Background: Most medication error studies come from inpatient settings. There is limited information about medication errors in primary care settings.

Objective: To describe medication errors reported by family physicians and their office staff and to estimate their preventability using currently available electronic prescribing and monitoring tools.

Design, setting, participants and study instrument: In two error reporting studies conducted by the American Academy of Family Physicians (AAFP) National Research Network (NRN), 1265 medical errors were voluntarily reported by >440 primary care clinicians and staff from 52 physician offices.
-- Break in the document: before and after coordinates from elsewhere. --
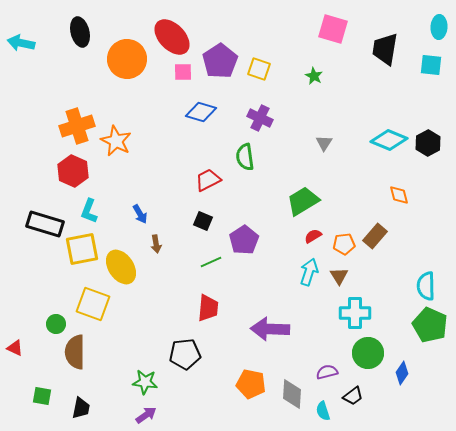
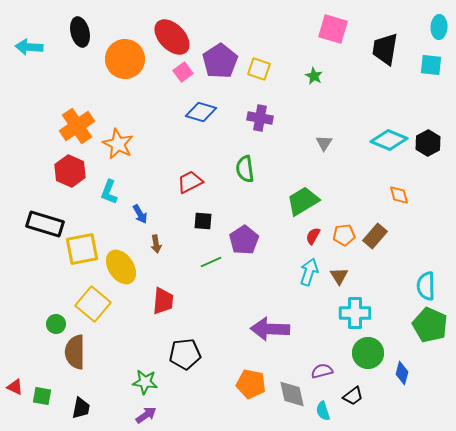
cyan arrow at (21, 43): moved 8 px right, 4 px down; rotated 8 degrees counterclockwise
orange circle at (127, 59): moved 2 px left
pink square at (183, 72): rotated 36 degrees counterclockwise
purple cross at (260, 118): rotated 15 degrees counterclockwise
orange cross at (77, 126): rotated 16 degrees counterclockwise
orange star at (116, 141): moved 2 px right, 3 px down
green semicircle at (245, 157): moved 12 px down
red hexagon at (73, 171): moved 3 px left
red trapezoid at (208, 180): moved 18 px left, 2 px down
cyan L-shape at (89, 211): moved 20 px right, 19 px up
black square at (203, 221): rotated 18 degrees counterclockwise
red semicircle at (313, 236): rotated 30 degrees counterclockwise
orange pentagon at (344, 244): moved 9 px up
yellow square at (93, 304): rotated 20 degrees clockwise
red trapezoid at (208, 308): moved 45 px left, 7 px up
red triangle at (15, 348): moved 39 px down
purple semicircle at (327, 372): moved 5 px left, 1 px up
blue diamond at (402, 373): rotated 20 degrees counterclockwise
gray diamond at (292, 394): rotated 16 degrees counterclockwise
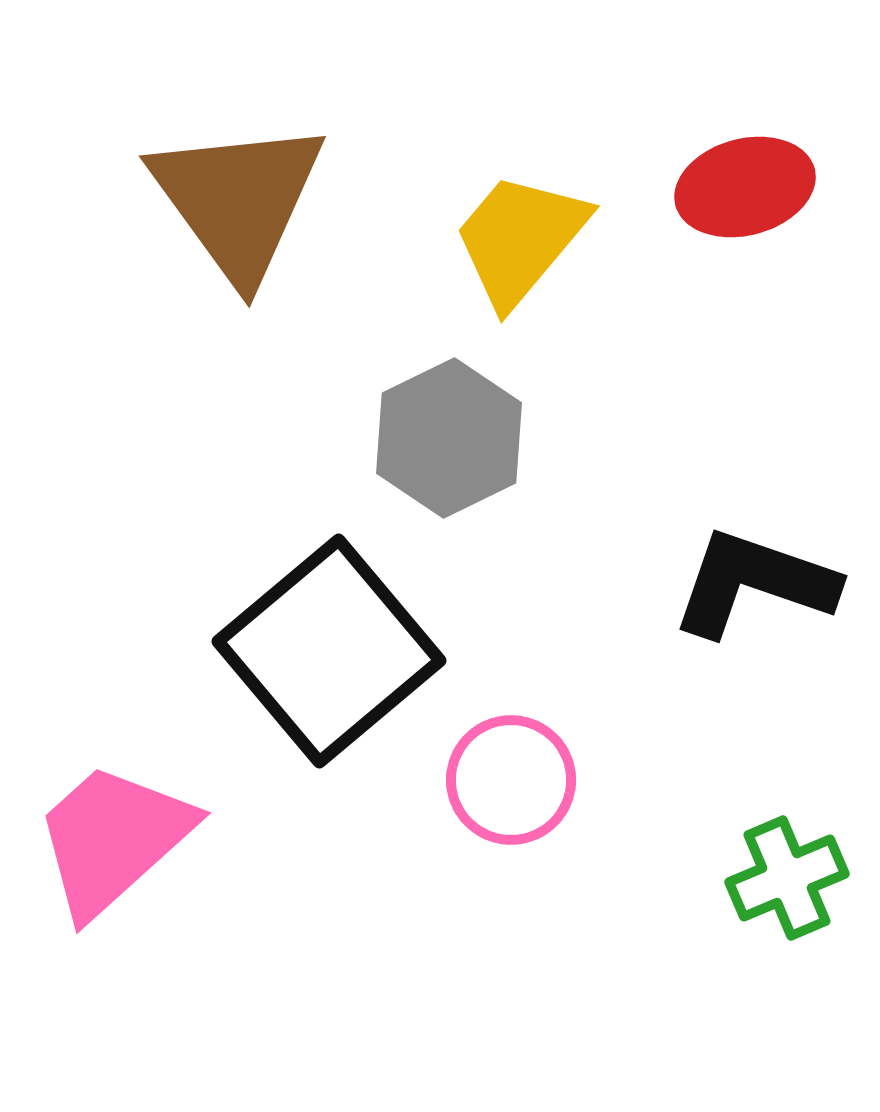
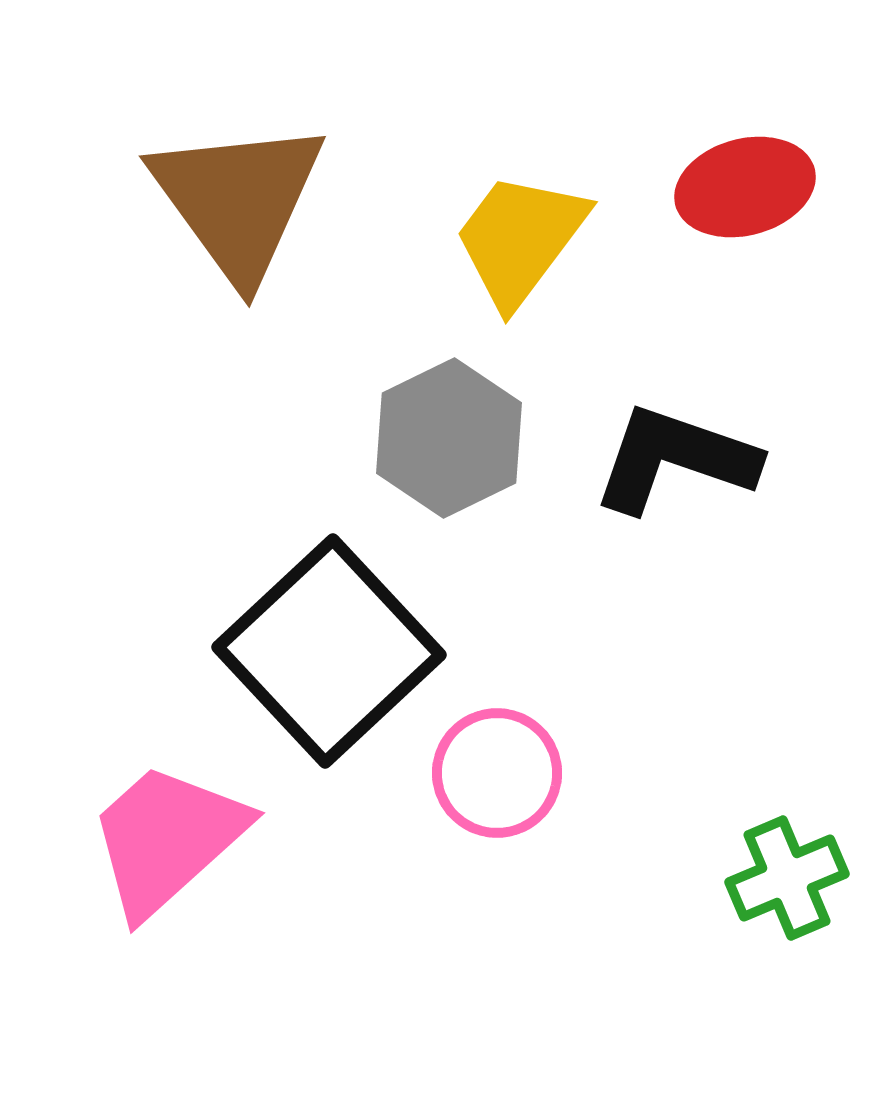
yellow trapezoid: rotated 3 degrees counterclockwise
black L-shape: moved 79 px left, 124 px up
black square: rotated 3 degrees counterclockwise
pink circle: moved 14 px left, 7 px up
pink trapezoid: moved 54 px right
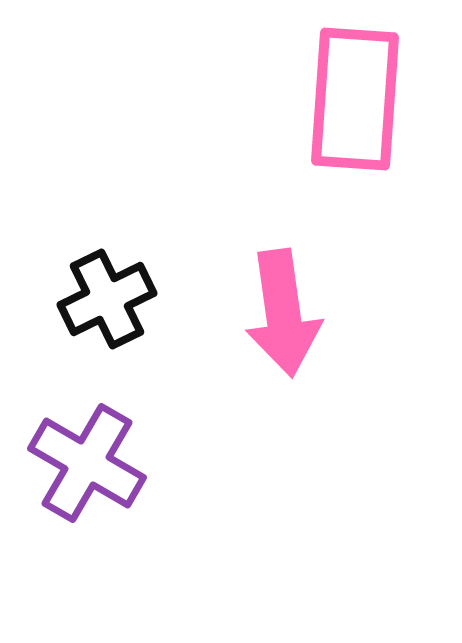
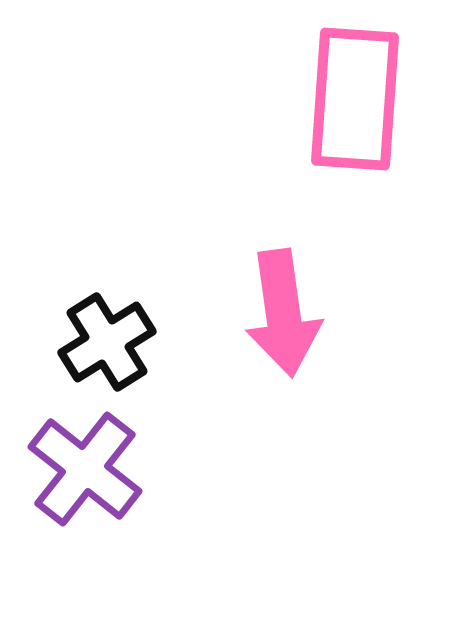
black cross: moved 43 px down; rotated 6 degrees counterclockwise
purple cross: moved 2 px left, 6 px down; rotated 8 degrees clockwise
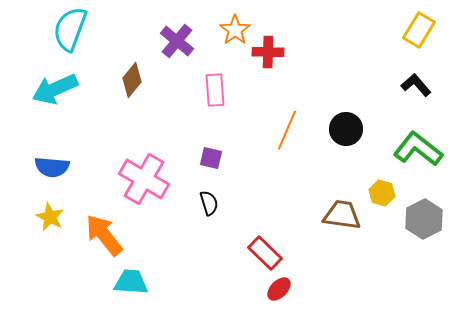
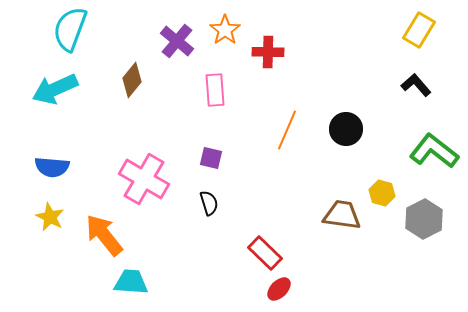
orange star: moved 10 px left
green L-shape: moved 16 px right, 2 px down
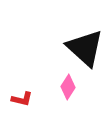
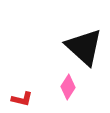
black triangle: moved 1 px left, 1 px up
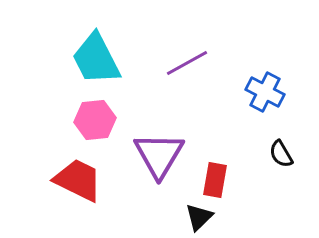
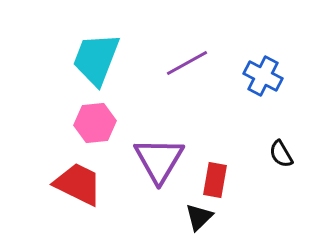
cyan trapezoid: rotated 48 degrees clockwise
blue cross: moved 2 px left, 16 px up
pink hexagon: moved 3 px down
purple triangle: moved 5 px down
red trapezoid: moved 4 px down
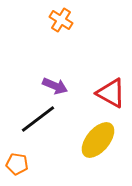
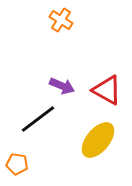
purple arrow: moved 7 px right
red triangle: moved 4 px left, 3 px up
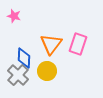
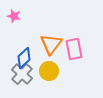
pink rectangle: moved 4 px left, 5 px down; rotated 30 degrees counterclockwise
blue diamond: rotated 45 degrees clockwise
yellow circle: moved 2 px right
gray cross: moved 4 px right, 1 px up
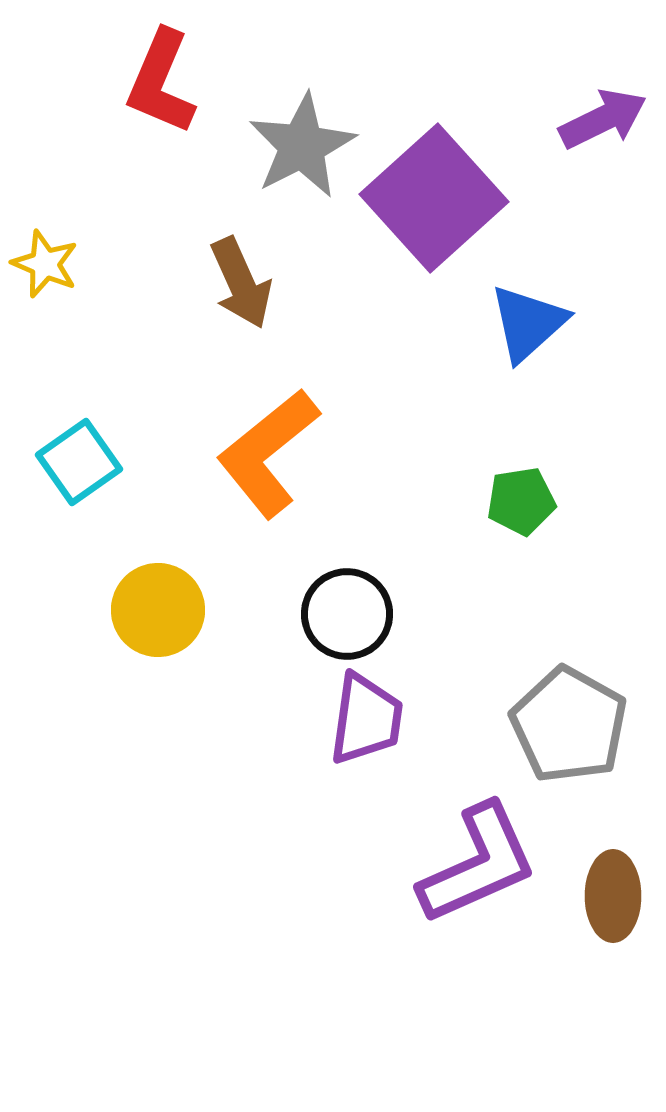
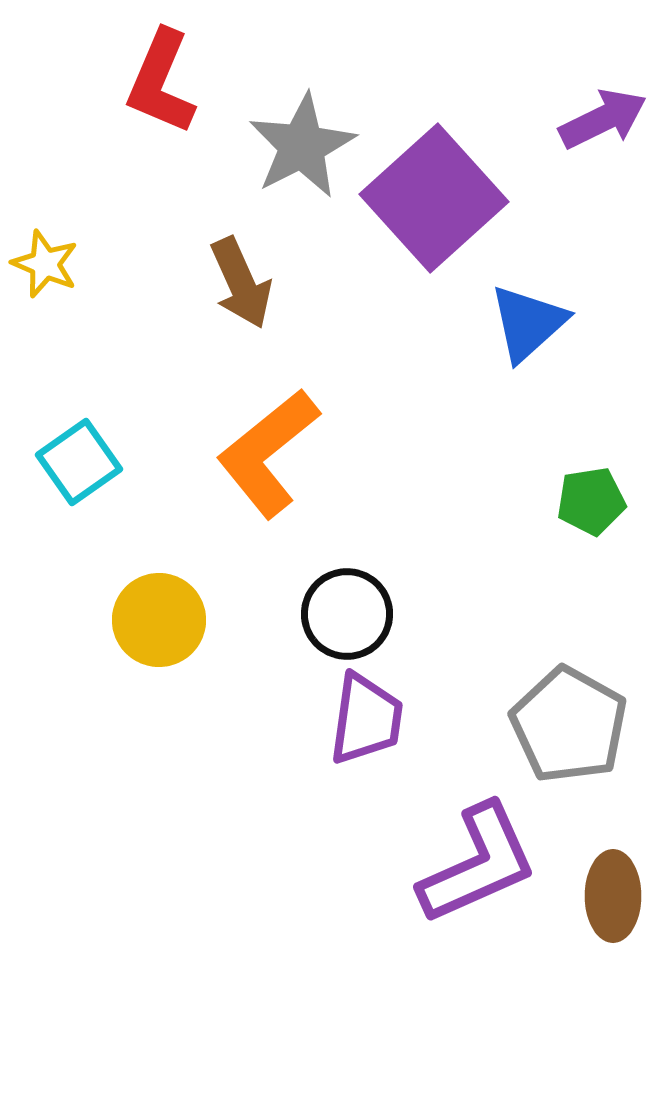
green pentagon: moved 70 px right
yellow circle: moved 1 px right, 10 px down
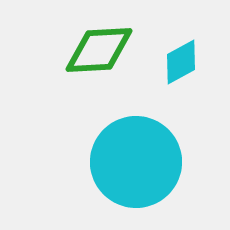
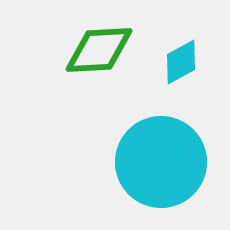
cyan circle: moved 25 px right
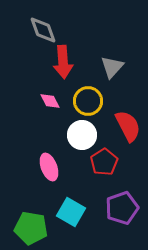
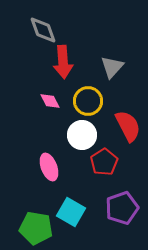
green pentagon: moved 5 px right
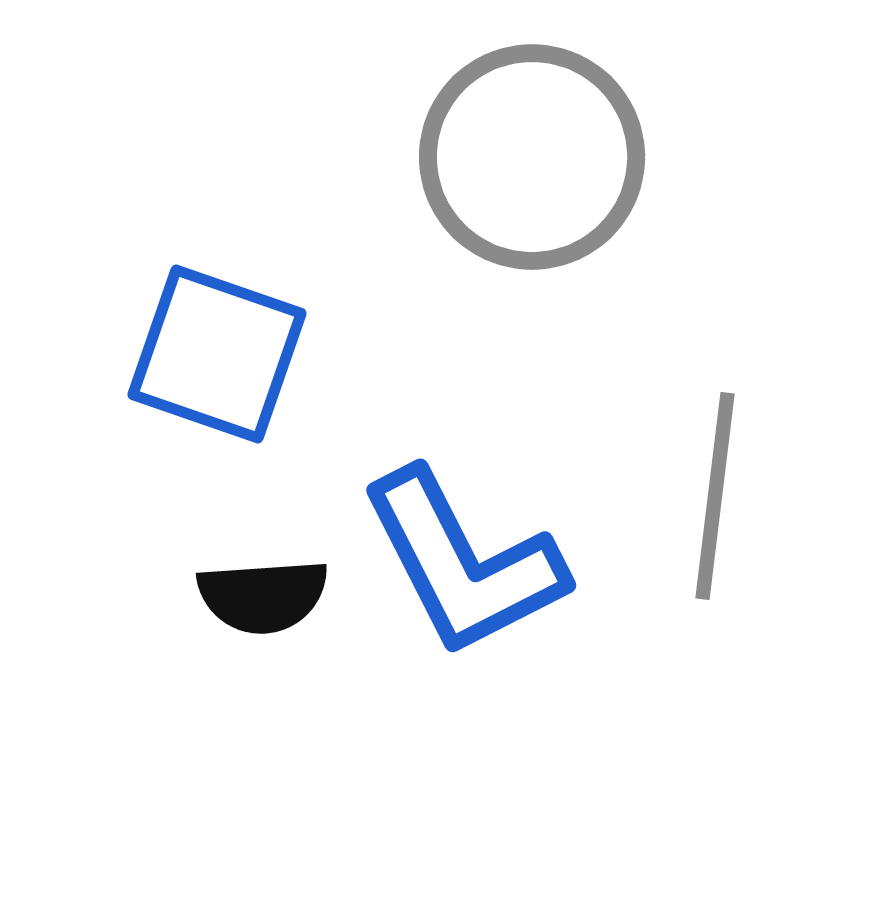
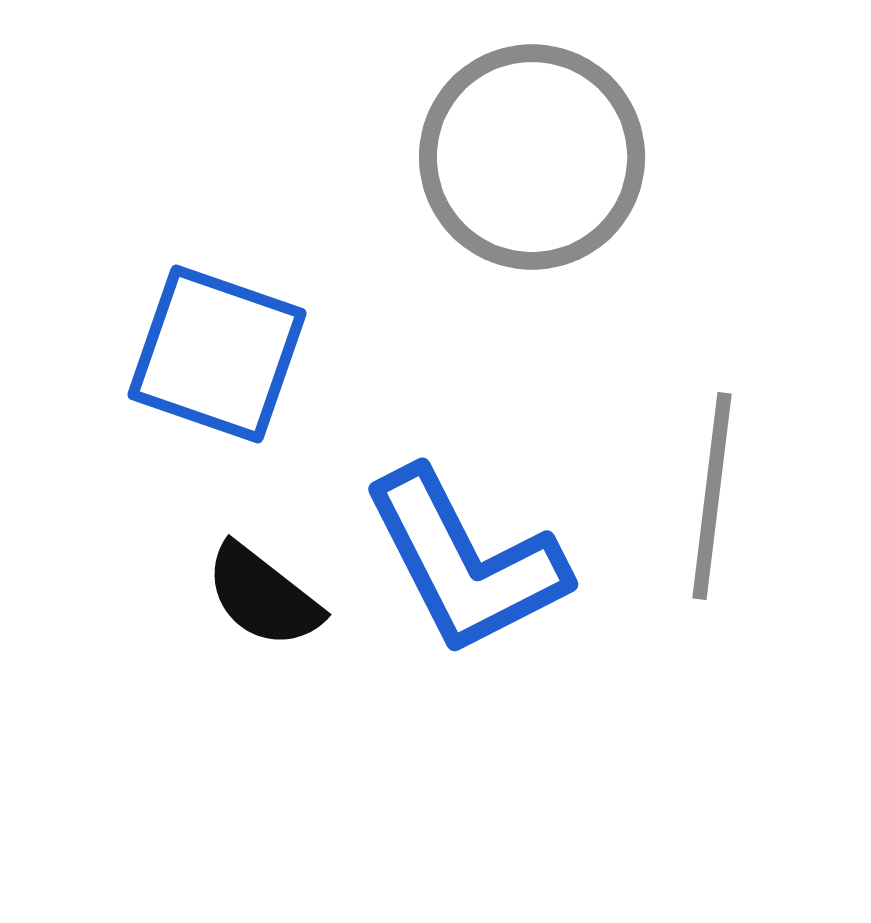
gray line: moved 3 px left
blue L-shape: moved 2 px right, 1 px up
black semicircle: rotated 42 degrees clockwise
The 194 error reports related to medications were abstracted and analysed using a medication error coding tool—Medication Error Types, Reasons, and Informatics Preventability (METRIP).

Main outcome measures: Type, severity and preventability of medication errors and associated adverse drug events (ADEs).

Results: 126 (70%) of the medication errors were prescribing errors, 17 (10%) were medication administration errors, 17 (10%) documentation errors, 13 (7%) dispensing errors and 5 (3%) were monitoring errors. ADEs resulted from 16% of reported medication errors. The severity of harm from reported errors were: prevented and did not reach patients, (72, 41%), reached patients but did not require monitoring (63, 35%), reached patients and required monitoring (15, 8%), reached patients and required intervention (23, 13%) and reached patients and resulted in hospitalisation (5, 3%). No deaths were reported. Of the errors that were prevented from reaching patients, 29 (40%) were prevented by pharmacists, 14 (19%) by physicians, 12 (17%) by patients and 5 (7%) by nurses. 102 (57%) of the reported errors might have been prevented with enhanced electronic prescribing and monitoring tools.

Conclusions: Most medication errors reported from US family physician offices were related to prescribing errors and more than half of the errors reached patients. The errors were prevented by pharmacists, patients and physicians. More than half of the errors could be prevented by electronic tools.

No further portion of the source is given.